Evaluating Model Discrimination

The second way you might evaluate survival predictions is in terms of rankings, can I discriminate in my model between individuals who are high risk and who are low risk. One of the crazy things about these individual level survival curves is that they can cross! So imagine we had a set of two individuals and are looking at a horizon of four periods:

ID Time InstProb CumProb
A   1      0.1     0.1
A   2      0.1     0.19
A   3      0.1     0.271
A   4      0.1     0.3439

B   1      0.2     0.2
B   2      0.1     0.28
B   3      0.05    0.316
B   4      0.01    0.32284

So person B is at higher risk right away. So if we ranked these individuals for who was more likely to recidivate, ID B will be ranked higher for periods 1, 2 and 3. But by period 4, ID A is at higher risk in terms of their cumulative probability of recidivating.

The simplest metric to evaluate discrimination IMO is AUC (which is related to the concordance metric). And to do that you just do slices of particular weeks, and then calculate the AUC based on the cumulative failure probability estimate at that time period.

So you can see here that it is pretty meh – only AUC stats around 0.6 for my logit model. So better than the random 0.5, but not by much. Even though my model appears to be reasonably calibrated, it is nothing to brag to grandma about being able to identify people at different risk levels for recidivism, not matter the time horizon I am interested in.

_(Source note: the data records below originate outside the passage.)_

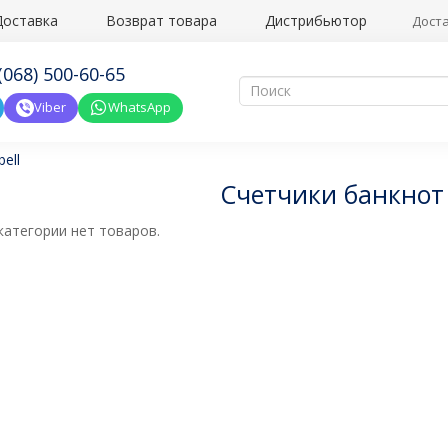
Доставка
Возврат товара
Дистрибьютор
Доста
(068) 500-60-65
Viber
WhatsApp
ell
Cчетчики банкнот 
категории нет товаров.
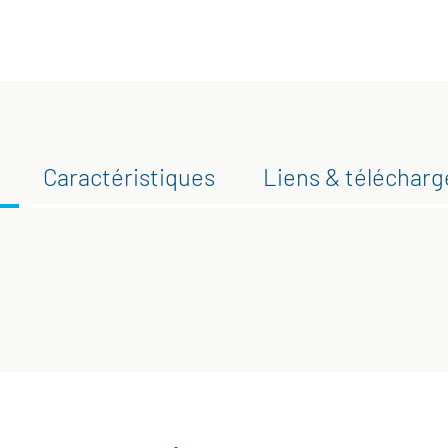
Caractéristiques
Liens & téléchar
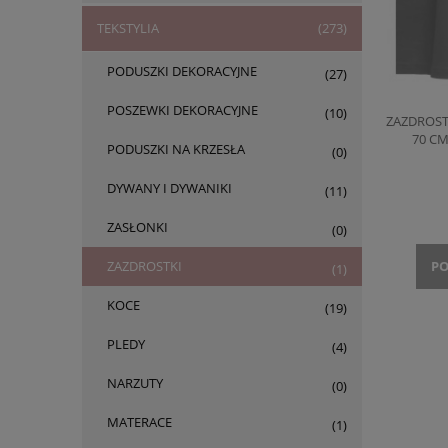
TEKSTYLIA
(273)
PODUSZKI DEKORACYJNE
(27)
POSZEWKI DEKORACYJNE
(10)
ZAZDROST
70 C
PODUSZKI NA KRZESŁA
(0)
DYWANY I DYWANIKI
(11)
ZASŁONKI
(0)
ZAZDROSTKI
PO
(1)
KOCE
(19)
PLEDY
(4)
NARZUTY
(0)
MATERACE
(1)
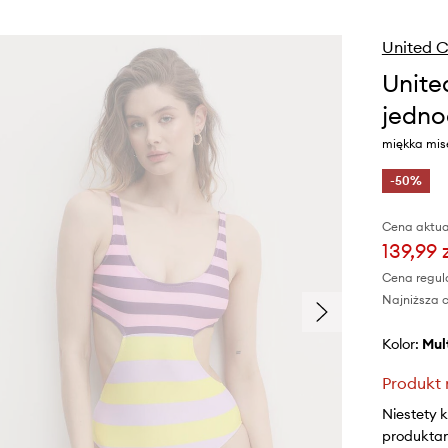
United C
Unite
jedno
miękka mis
-50%
Cena aktua
139,99 
Cena regul
Najniższa c
Kolor:
mu
Produkt 
Niestety 
produktami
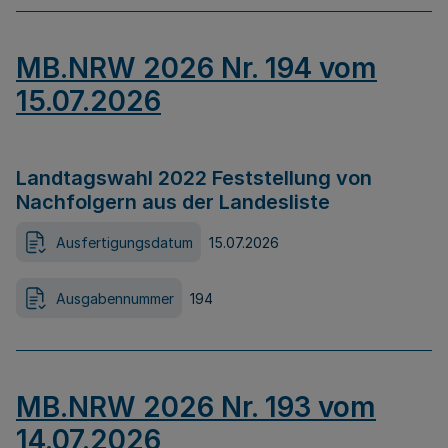
MB.NRW 2026 Nr. 194 vom
15.07.2026
Landtagswahl 2022 Feststellung von
Nachfolgern aus der Landesliste
Ausfertigungsdatum
15.07.2026
Ausgabennummer
194
MB.NRW 2026 Nr. 193 vom
14.07.2026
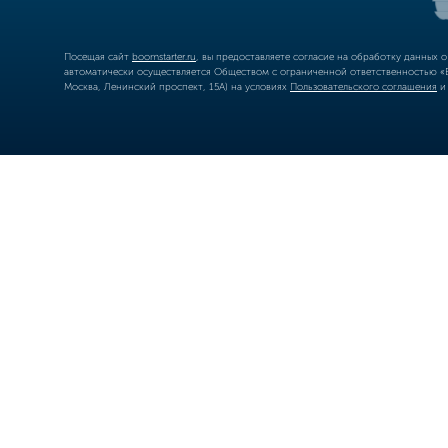
Посещая сайт
boomstarter.ru
, вы предоставляете согласие на обработку данных 
автоматически осуществляется Обществом с ограниченной ответственностью «Б
Москва, Ленинский проспект, 15А) на условиях
Пользовательского соглашения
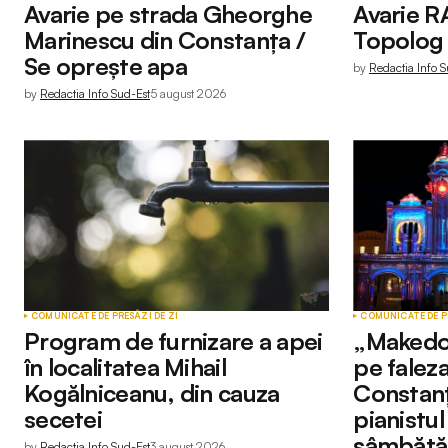
Avarie pe strada Gheorghe
Avarie R
Marinescu din Constanța /
Topolog 
Se oprește apa
by
Redactia Info S
by
Redactia Info Sud-Est
5 august 2026
COMUNICATE DE PRESĂ
ZI DE ZI
COMUNICATE DE P
Program de furnizare a apei
„Makedo
în localitatea Mihail
pe faleza
Kogălniceanu, din cauza
Constanț
secetei
pianistu
sâmbătă
by
Redactia Info Sud-Est
3 august 2026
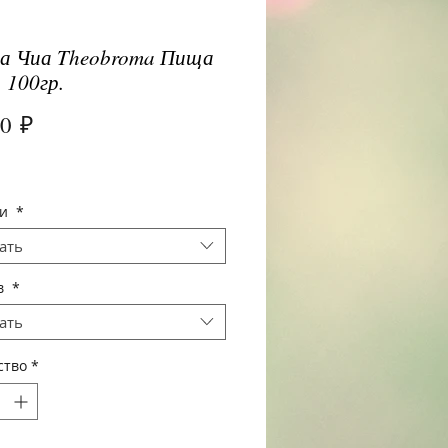
а Чиа Theobroma Пища
, 100гр.
Цена
00 ₽
щи
*
ать
в
*
ать
ство
*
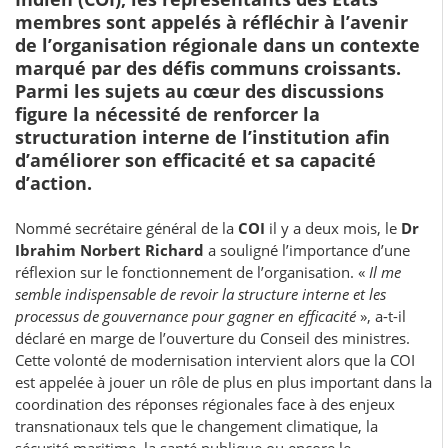
membres sont appelés à réfléchir à l’avenir
de l’organisation régionale dans un contexte
marqué par des défis communs croissants.
Parmi les sujets au cœur des discussions
figure la nécessité de renforcer la
structuration interne de l’institution afin
d’améliorer son efficacité et sa capacité
d’action.
Nommé secrétaire général de la
COI
il y a deux mois, le
Dr
Ibrahim Norbert Richard
a souligné l’importance d’une
réflexion sur le fonctionnement de l’organisation. «
Il me
semble indispensable de revoir la structure interne et les
processus de gouvernance pour gagner en efficacité
», a-t-il
déclaré en marge de l’ouverture du Conseil des ministres.
Cette volonté de modernisation intervient alors que la COI
est appelée à jouer un rôle de plus en plus important dans la
coordination des réponses régionales face à des enjeux
transnationaux tels que le changement climatique, la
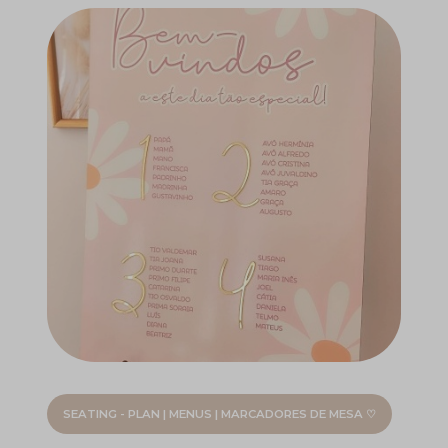
SEATING - PLAN | MENUS | MARCADORES DE MESA ♡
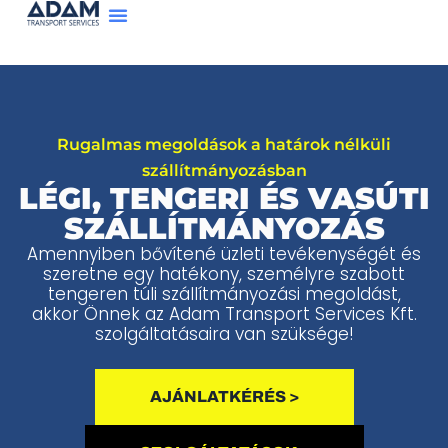
Rugalmas megoldások a határok nélküli
szállítmányozásban
LÉGI, TENGERI ÉS VASÚTI
SZÁLLÍTMÁNYOZÁS
Amennyiben bővítené üzleti tevékenységét és
szeretne egy hatékony, személyre szabott
tengeren túli szállítmányozási megoldást,
akkor Önnek az Adam Transport Services Kft.
szolgáltatásaira van szüksége!
AJÁNLATKÉRÉS >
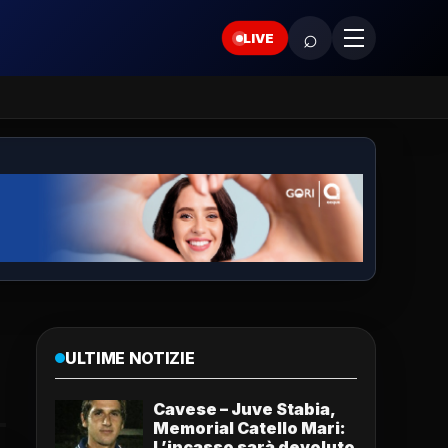
⌕
LIVE
ULTIME NOTIZIE
Cavese – Juve Stabia,
Memorial Catello Mari:
L’incasso sarà devoluto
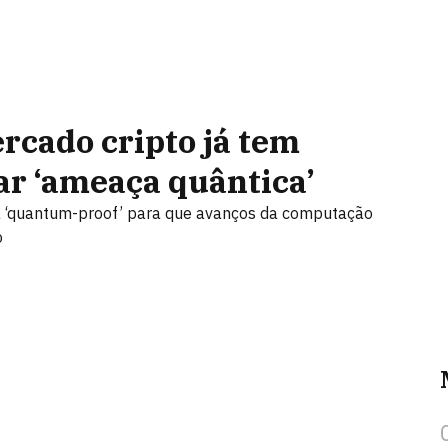
rcado cripto já tem
ar ‘ameaça quântica’
a ‘quantum-proof’ para que avanços da computação
o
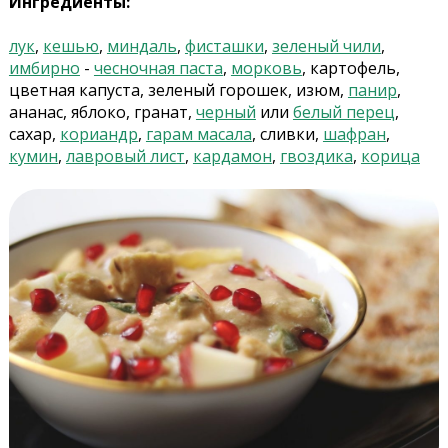
Ингредиенты:
лук
,
кешью
,
миндаль
,
фисташки
,
зеленый чили
,
имбирно
-
чесночная паста
,
морковь
, картофель,
цветная капуста, зеленый горошек, изюм,
панир
,
ананас, яблоко, гранат,
черный
или
белый перец
,
сахар,
кориандр
,
гарам масала
, сливки,
шафран
,
кумин
,
лавровый лист
,
кардамон
,
гвоздика
,
корица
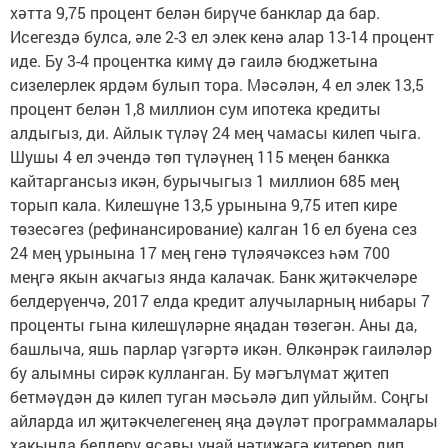
хәтта 9,75 процент белән бирүче банклар да бар.
Исегездә булса, әле 2-3 ел элек кенә алар 13-14 процент
иде. Бу 3-4 процентка кимү дә гаилә бюджетына
сизелерлек ярдәм булып тора. Мәсәлән, 4 ел элек 13,5
процент белән 1,8 миллион сум ипотека кредиты
алдыгыз, ди. Айлык түләү 24 мең чамасы килеп чыга.
Шушы 4 ел эчендә төп түләүнең 115 меңен банкка
кайтаргансыз икән, бурычыгыз 1 миллион 685 мең
торып кала. Килешүне 13,5 урынына 9,75 итеп кире
төзесәгез (рефинансирование) калган 16 ел буена сез
24 мең урынына 17 мең генә түләячәксез һәм 700
меңгә якын акчагыз янда калачак. Банк җитәкчеләре
белдерүенчә, 2017 елда кредит алучыларның нибары 7
проценты гына килешүләрне яңадан төзегән. Аны да,
башлыча, яшь парлар үзгәртә икән. Өлкәнрәк гаиләләр
бу алымны сирәк кулланган. Бу мәгълүмат җитеп
бетмәүдән дә килеп туган мәсьәлә дип уйлыйм. Соңгы
айларда ил җитәкчелегенең яңа дәүләт программалары
хакында белдерү ясавы уңай нәтиҗәгә китерер дип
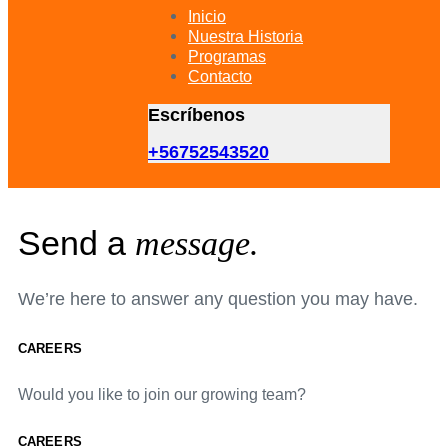
primary
Inicio
navigation
Nuestra Historia
Skip
Programas
to
Contacto
content
Escríbenos
+56752543520
Send a
message.
We’re here to answer any question you may have.
CAREERS
Would you like to join our growing team?
CAREERS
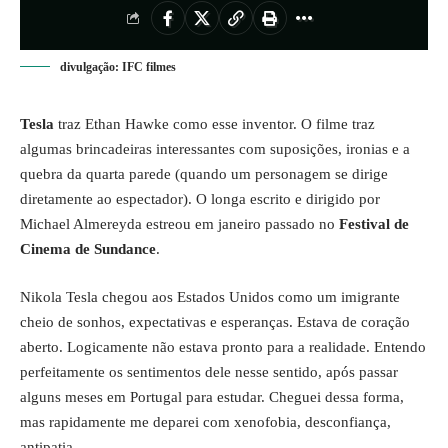
divulgação: IFC filmes
Tesla
traz Ethan Hawke como esse inventor. O filme traz
algumas brincadeiras interessantes com suposições, ironias e a
quebra da quarta parede (quando um personagem se dirige
diretamente ao espectador). O longa escrito e dirigido por
Michael Almereyda estreou em janeiro passado no
Festival de
Cinema de Sundance
.
Nikola Tesla chegou aos Estados Unidos como um imigrante
cheio de sonhos, expectativas e esperanças. Estava de coração
aberto. Logicamente não estava pronto para a realidade. Entendo
perfeitamente os sentimentos dele nesse sentido, após passar
alguns meses em Portugal para estudar. Cheguei dessa forma,
mas rapidamente me deparei com xenofobia, desconfiança,
antipatia.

For this estimate I just dropped censored observations, so I am not sure how to deal with them in this case. If you have suggestions or references let me know! But offhand I don’t think they are too off, the earlier time periods should have less censoring, but they are all pretty close in terms of the overall metric.

Future Stuff?

Besides seeing how others have dealt with censoring in their prediction metrics, another metric introduced in the Haider et al. (2020) paper is a Brier Score that is both a calibration and discrimination metric.

Also for folks interested in survival analysis in python, I suggest to check out statsmodel or the lifelines packages.